Latest updated: June 14, 2024

Abstract

Using ic-SECM the probe to sample distance can be maintained over large areas making it useful for not only removing the influence of sample tilt, but also for measuring samples with major topographic features for example curved samples or embossed samples. This application note aims to demonstrate the use and the efficiency of the ic technique in the measurement of 4 different samples: two curved samples, one sample with large topographic changes and a 20 cent Euro coin.

Introduction

ic-SECM is a relatively recent technique developed at the University of Warwick which allows the topography of a sample to be tracked during an SECM measurement. [1] Using ic-SECM the probe to sample distance can be maintained over large areas making it useful for not only removing the influence of sample tilt, but also for measuring samples with major topographic features. The M470 allows the user to implement the ic technique in both dc- and ac-SECM measurements. This application note aims to demonstrate the use of the ic technique in the measurement of samples with major topographic features. This is demonstrated using four samples: (1) a concave sample, (2) a convex sample, (3) a steel weld, and (4) a 20 cent Euro coin.

Why use ic Techniques?

ic-SECM allows the UME probe to maintain a constant distance to the sample allowing the simultaneous measurement of the electrochemical and topographic signals. In traditional SECM measurements the probe is held at a constant height throughout the measurement resulting in an electrochemical signal which is a mixture of the electrochemical and topographic characteristics of the sample. By maintaining a constant distance from the sample ic-SECM allows for separate measurements of the topographic and electrochemical signals, without the influence of one on the other. This can be demonstrated, for example, with an ideal homogeneously insulating sample. When measured through constant height SECM techniques the measurement will result in a current of a larger magnitude being recorded at lower topographic regions than areas with high topography, Fig. 1a. On the other hand if ic-SECM is used the probe will maintain its distance to the sample throughout the measurement, resulting in a current of uniform magnitude throughout, Fig. 1b.
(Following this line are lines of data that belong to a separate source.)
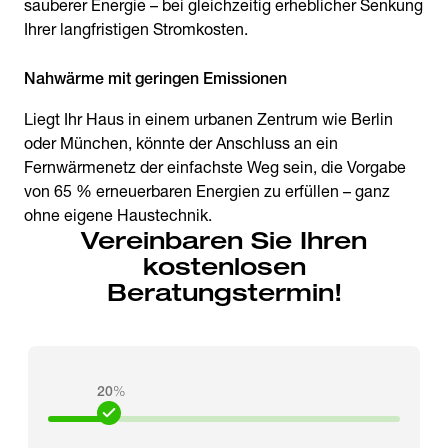
sauberer Energie – bei gleichzeitig erheblicher Senkung
Ihrer langfristigen Stromkosten.
Nahwärme mit geringen Emissionen
Liegt Ihr Haus in einem urbanen Zentrum wie Berlin
oder München, könnte der Anschluss an ein
Fernwärmenetz der einfachste Weg sein, die Vorgabe
von 65 % erneuerbaren Energien zu erfüllen – ganz
ohne eigene Haustechnik.
Vereinbaren Sie Ihren
kostenlosen
Beratungstermin!
20
%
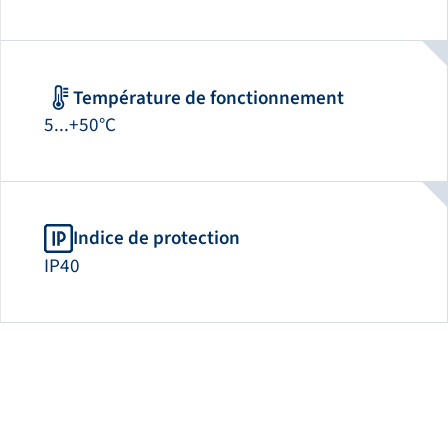
Température de fonctionnement
5...+50°C
Indice de protection
IP40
When constant height SECM is used to measure a uniformly insulating sample the current (yellow arrows) is lower for higher topography regions. (b) When constant distance SECM is used to measure a uniformly insulating sample the current is uniform throughout the measurement.
Figure 1: (a) When constant height SECM is used to measure a uniformly insulating sample the current (yellow arrows) is lower for higher topography regions. (b) When constant distance SECM is used to measure a uniformly insulating sample the current is uniform throughout the measurement.

In ic-SECM the probe vibrates at a known height and frequency in z. As the SECM probe approaches a surface this frequency is damped allowing it to be used as a control mechanism. ic-SECM is only one of a variety of SECM techniques developed to separate the electrochemical and topographic signals. However, as it controls to the surface using z vibration it can be used over larger areas of samples, without the requirement that the samples are homogeneously conducting or insulating. This is highly advantageous for measuring samples with large topographical features, and/or noticeable tilt.
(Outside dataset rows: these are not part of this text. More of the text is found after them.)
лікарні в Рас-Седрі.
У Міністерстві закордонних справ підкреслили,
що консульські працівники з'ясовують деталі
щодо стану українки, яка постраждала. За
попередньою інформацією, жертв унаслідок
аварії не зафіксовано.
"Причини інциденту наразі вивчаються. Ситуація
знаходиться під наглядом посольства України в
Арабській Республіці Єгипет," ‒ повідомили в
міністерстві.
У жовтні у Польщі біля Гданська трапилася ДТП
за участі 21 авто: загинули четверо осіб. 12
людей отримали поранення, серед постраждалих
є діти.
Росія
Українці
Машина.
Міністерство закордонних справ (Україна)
Further information on the ic-SECM techniques can be found in the ic-SECM tutorial [2] and AN#6, 11 and 13 [3-5].

Results

The use of the ic technique to measure samples with large topographic features is demonstrated using a variety of samples. ic-dc-SECM has been used to measure a convex and concave sample, and a steel weld, while ic-ac-SECM has been used to measure a 20 cent Euro coin. 2D maps were produced with data correction performed in Gwyddion. 3D-IsoPlot was used to produce all 3D maps presented.

Convex Sample

A convex portion of aluminium rod was measured by ic-SECM. The arrow indicates a blemish on the surface which affects the measurement.
Figure 2: A convex portion of aluminium rod was measured by ic-SECM. The arrow indicates a blemish on the surface which affects the measurement.
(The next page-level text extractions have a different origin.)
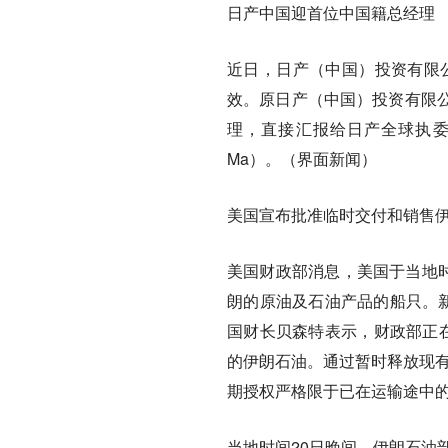
日产中国迎首位中国籍总经理
近日，日产（中国）投资有限公
效。原日产（中国）投资有限
理，直接汇报给日产全球执委会
Ma）。（界面新闻）
美国宣布批准临时交付和销售
美国财政部消息，美国于当地时
朗的原油及石油产品的船只。新
国财长贝森特表示，财政部正在
的伊朗石油。通过暂时释放现有
期授权严格限于已在运输途中
当地时间20日晚间，伊朗石油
A 3.0 mm x 2.85 mm area of an aluminium rod, Fig. 2, was measured in a 5 x 10-3 mol/L KI/ 0.1 mol/L KCl solution. A 25 µm Pt UME biased at 0.6 V vs SCE was used. The probe was vibrated in z at 415 Hz. A control point of 75 % of the original vibration was used. The resulting topography and dc-current 2D maps are shown in Fig. 3.

Based on the map in Fig. 3a an almost 0.3 mm change in topography was measured as the probe moved along the x axis of the sample. Such a change in topography would result in a current dominated by the topography using constant height SECM. With ic-SECM it can be seen that there is a band of low current on the left side of the sample and a low current spot in the middle neither of which are related to topographic effects. The low current spot in the middle of the dc-current measurement can be correlated to a dark blemish on the surface of the sample which causes a reduction in the positive feedback over the rest of the aluminium rod.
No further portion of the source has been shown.